Tapi, jika kita butuh pengetahuan, maka naluri ingin belajar akan muncul begitu saja, apapun latar yang melingkupinya, di situasi sosial yang makin beringas kadang muncul kekeliruan dalam menafsir jenis pengetahuan yang diperoleh. Kita mengira telah sampai pada satu pemahaman yang komprehensif akan sesuatu, tapi pada kenyataannya yang diperoleh hanyalah daftar garis keturunan seseorang dan bukan sanad keilmuan yang ditekuninya atau minimal sederet pemikiran-pemikirannya. Bukankah ini mustahil disebut sebagai ilmu? Orang berilmu dan orang yang berasal dari keturunan baik-baik tentu memiliki derajat yang berbeda, dan kita tetap bisa belajar dari keduanya, dan merupakan berkah tersendiri jika kita kebetulan belajar dari satu orang yang ahli di bidangnya (agama) sekaligus berasal dari keturunan yang amat dimuliakan umat Islam.
Dalam proses belajar di dunia akademik hal yang paling diutamakan adalah seorang pengajar wajib mengajar sesuai bidang/spesifikasi keilmuan yang ditekuninya, dibuktikan dengan ijazah/sertifikat. Dengan demikian kemampuannya mengenai satu bidang ilmu terverifikasi secara akademik, walaupun kualitas pembelajaran dan materi yang diberikan menjadi persoalan tersendiri.

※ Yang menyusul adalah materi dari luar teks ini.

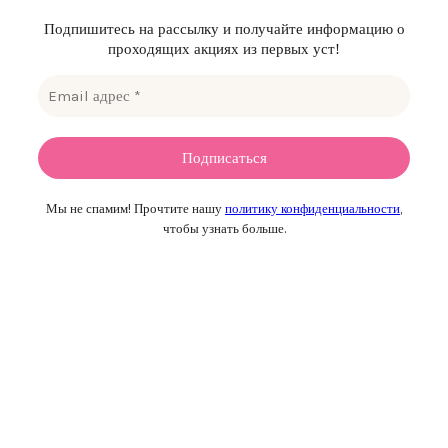
Подпишитесь на рассылку и получайте информацию о
проходящих акциях из первых уст!
Мы не спамим! Прочтите нашу
политику конфиденциальности
,
чтобы узнать больше.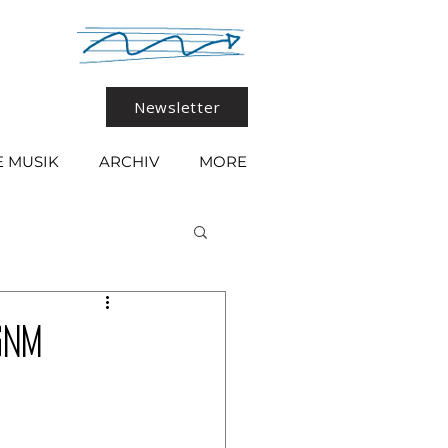
Newsletter
 MUSIK
ARCHIV
MORE
GNM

Lalu bagaimana dengan mereka yang memiliki kemampuan dalam mengajarkan nilai-nilai agama dan ilmu-ilmu lainnya, tapi tidak dibuktikan dengan ijazah maupun sertifikat dan medali-medali, dengan apa kita mesti percaya bahwa ia mampu, apakah cukup dengan kata-kata. Pertanyaan, dari mana ia belajar, akan muncul dengan sendirinya.
Satu hal yang kadang luput dari perhatian mereka yang haus akan ilmu-ilmu agama yakni jarang mencari asal usul keilmuan atau sanad keilmuan seseorang yang dipanggil ulama, kyai, ustadz, habib dan sebagainya. Dengan mengetahui sanad keilmuan, kita bisa meyakini bahwa apa yang diajarkan bukan hasil rekayasa, melainkan memiliki landasan pijak yang kuat, sekaligus menambah wawasan tersendiri tentang latar belakang satu cabang ilmu. Kita tidak bisa memahami Alquran secara mendalam hanya dengan membaca terjemahannya, karena dari segi kebahasaan Alquran membutuhkan tafsiran dari ahli-ahli bahasa, demikian pula seorang ulama tidak bisa menetapkan satu hukum tanpa mengetahui latar belakang turunnya Alquran. Maka, kita memerlukan ahli tafsir, ahli bahasa, ahli sejarah Islam sekaligus agar pemahaman kita menjadi utuh. Lalu, masihkah kita harus mendebatkan nasab/keturunan seorang ahli agama jika untuk belajar Alquran saja kita memerlukan banyak ahli?
Jadi, sekali lagi, tanyakanlah kembali pada diri pribadi kita, apakah yang lebih menarik, asal usul keturunan seseorang ataukah asal usul keilmuan yang ditekuninya? Untuk menjawabnya, saya kira tergantung kepentingan kita sendiri. Mereka yang lebih suka atau lebih tertarik pada keturunannya kemungkinan sedang dalam proses pencarian pendamping hidup atau jodoh, bukan pengetahuan. Tapi, mereka yang fokus atau tertarik pada ilmu yang diajarkan, bisa dipastikan adalah para pencari pengetahuan sejati, mereka inilah yang mulai sulit ditemui di dunia ini. Pencari pengetahuan sejati bisa berlapang dada menerima kelebihan dan kekurangan seseorang, karena yang dibutuhkan adalah pengetahuan. Sementara para pencari jodoh pastilah melekatkan syarat tertentu terutama asal usul atau nasab seseorang. Bedanya jelas dan mudah, tapi kepentinganlah yang membuatnya menjadi kabur dan susah.